In this space, she felt weightless. The ground—if it could be called ground—swayed beneath her boots like molten glass, unsure whether to bear her or let her fall into the abyss. The collapse of the Dominion had left only echoes: a broken memory of a world that had forgotten who it was. Mountains of charred gold crumbled in on themselves. Rivers of clear flame flowed backward, twisting into the sky. Each pulse of the sky inhaled light and exhaled darkness.
As she raised her hand, motes of light rushed toward her palm—small, frantic, desperate for acknowledgment. They touched her skin before flinching away, retreating until they disappeared completely.
“I see you,” she managed, her voice rough from lack of use. The words sliced through the air sharply. “But I don’t trust you.”
The motes scattered like fleeting whispers of forgotten dreams. Light turned to mist, then the mist faded into a painful void. The horizon shrank, each inch feeling as if the universe itself sought to seal a wound that would never truly mend.

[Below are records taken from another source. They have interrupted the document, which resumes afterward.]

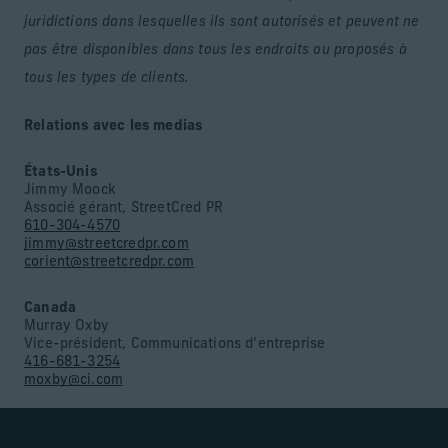
juridictions dans lesquelles ils sont autorisés et peuvent ne
pas être disponibles dans tous les endroits ou proposés à
tous les types de clients.
Relations avec les medias
États-Unis
Jimmy Moock
Associé gérant, StreetCred PR
610-304-4570
jimmy@streetcredpr.com
corient@streetcredpr.com
Canada
Murray Oxby
Vice-président, Communications d’entreprise
416-681-3254
moxby@ci.com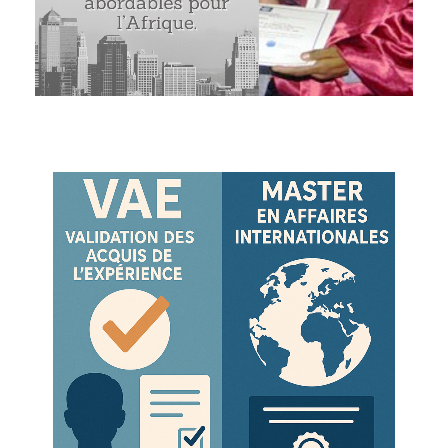
ts ECTS et le financement des masters.
S, 1 année, 1 000 euros).
mptant au moment de l'inscription : 10 % de réduction. M
 financement EENI :
s de l'inscription : 700 euros,
a fin de la formation : 300 euros
 ECTS, 2 ans, 2 000 euros).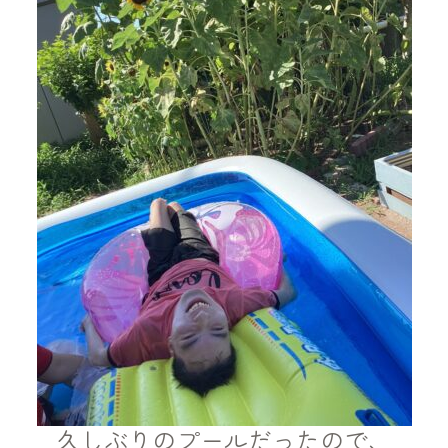
久しぶりのプールだったので、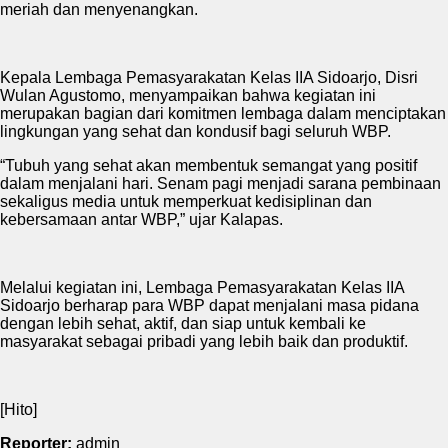
meriah dan menyenangkan.
Kepala Lembaga Pemasyarakatan Kelas IIA Sidoarjo, Disri
Wulan Agustomo, menyampaikan bahwa kegiatan ini
merupakan bagian dari komitmen lembaga dalam menciptakan
lingkungan yang sehat dan kondusif bagi seluruh WBP.
“Tubuh yang sehat akan membentuk semangat yang positif
dalam menjalani hari. Senam pagi menjadi sarana pembinaan
sekaligus media untuk memperkuat kedisiplinan dan
kebersamaan antar WBP,” ujar Kalapas.
Melalui kegiatan ini, Lembaga Pemasyarakatan Kelas IIA
Sidoarjo berharap para WBP dapat menjalani masa pidana
dengan lebih sehat, aktif, dan siap untuk kembali ke
masyarakat sebagai pribadi yang lebih baik dan produktif.
[Hito]
Reporter:
admin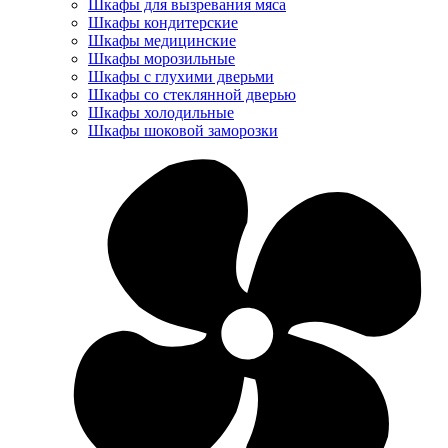
Шкафы для вызревания мяса
Шкафы кондитерские
Шкафы медицинские
Шкафы морозильные
Шкафы с глухими дверьми
Шкафы со стеклянной дверью
Шкафы холодильные
Шкафы шоковой заморозки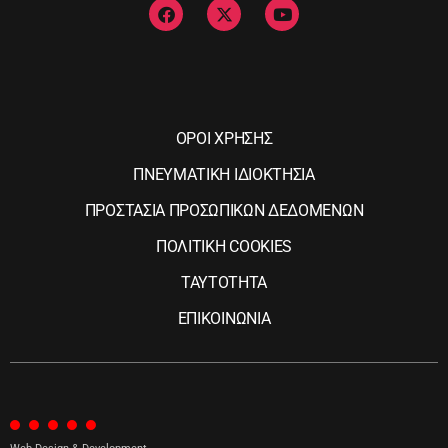
ΟΡΟΙ ΧΡΗΣΗΣ
ΠΝΕΥΜΑΤΙΚΗ ΙΔΙΟΚΤΗΣΙΑ
ΠΡΟΣΤΑΣΙΑ ΠΡΟΣΩΠΙΚΩΝ ΔΕΔΟΜΕΝΩΝ
ΠΟΛΙΤΙΚΗ COOKIES
ΤΑΥΤΟΤΗΤΑ
ΕΠΙΚΟΙΝΩΝΙΑ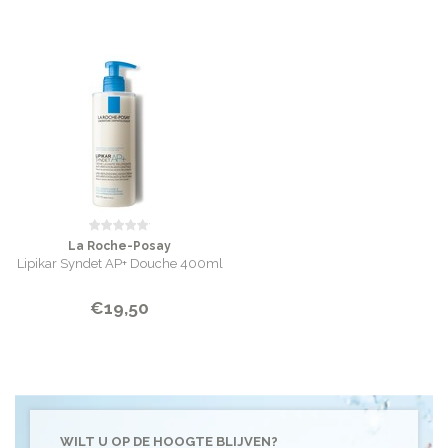
La Roche-Posay
Lipikar Syndet AP+ Douche 400ml
€19,50
WILT U OP DE HOOGTE BLIJVEN?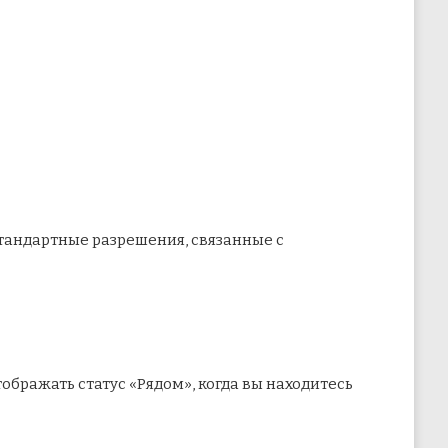
стандартные разрешения, связанные с
ображать статус «Рядом», когда вы находитесь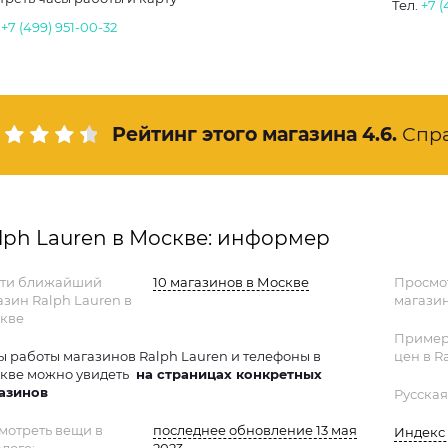
Тел.
+7 (
.
+7 (499) 951-00-32
Рейтинг этого магазина
4.6
.
Спр
lph Lauren в Москве: информер
ти ближайший
10 магазинов в Москве
Просмо
азин Ralph Lauren в
магазин
кве
Пример
ы работы магазинов Ralph Lauren и телефоны в
цен в R
кве можно увидеть
на страницах конкретных
азинов
Русская
мотреть вещи в
последнее обновление 13 мая
Индекс 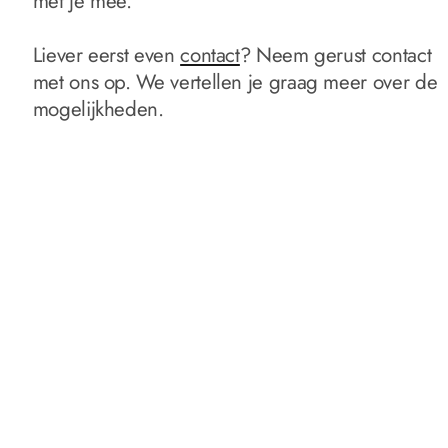
met je mee.
Liever eerst even
contact
? Neem gerust contact
met ons op. We vertellen je graag meer over de
mogelijkheden.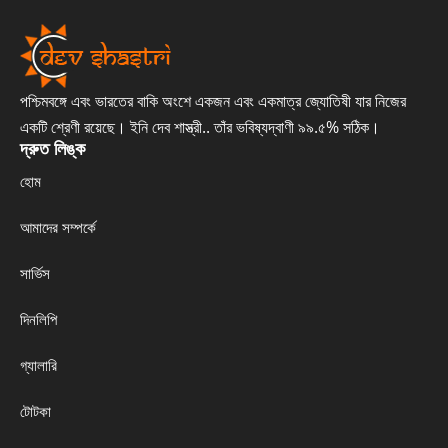
পশ্চিমবঙ্গে এবং ভারতের বাকি অংশে একজন এবং একমাত্র জ্যোতিষী যার নিজের
একটি শ্রেণী রয়েছে। ইনি দেব শাস্ত্রী.. তাঁর ভবিষ্যদ্বাণী ৯৯.৫% সঠিক।
দ্রুত লিঙ্ক
হোম
আমাদের সম্পর্কে
সার্ভিস
দিনলিপি
গ্যালারি
টোটকা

Above, the sun emitted a piercing cry—not a sound, but a presence. It flared brightly, imploded into a chaotic black hole, then ignited again, each cycle becoming tighter and faster, like the heartbeat of a world in pain. Fitran observed it through the crimson haze of her eyes, feeling the old wound in her chest throb in response, the haunting melody of Beelzebub’s hymn still echoing against her ribs.
So this was the cost of survival. Not just darkness, but a universe trapped in its own bright obsession.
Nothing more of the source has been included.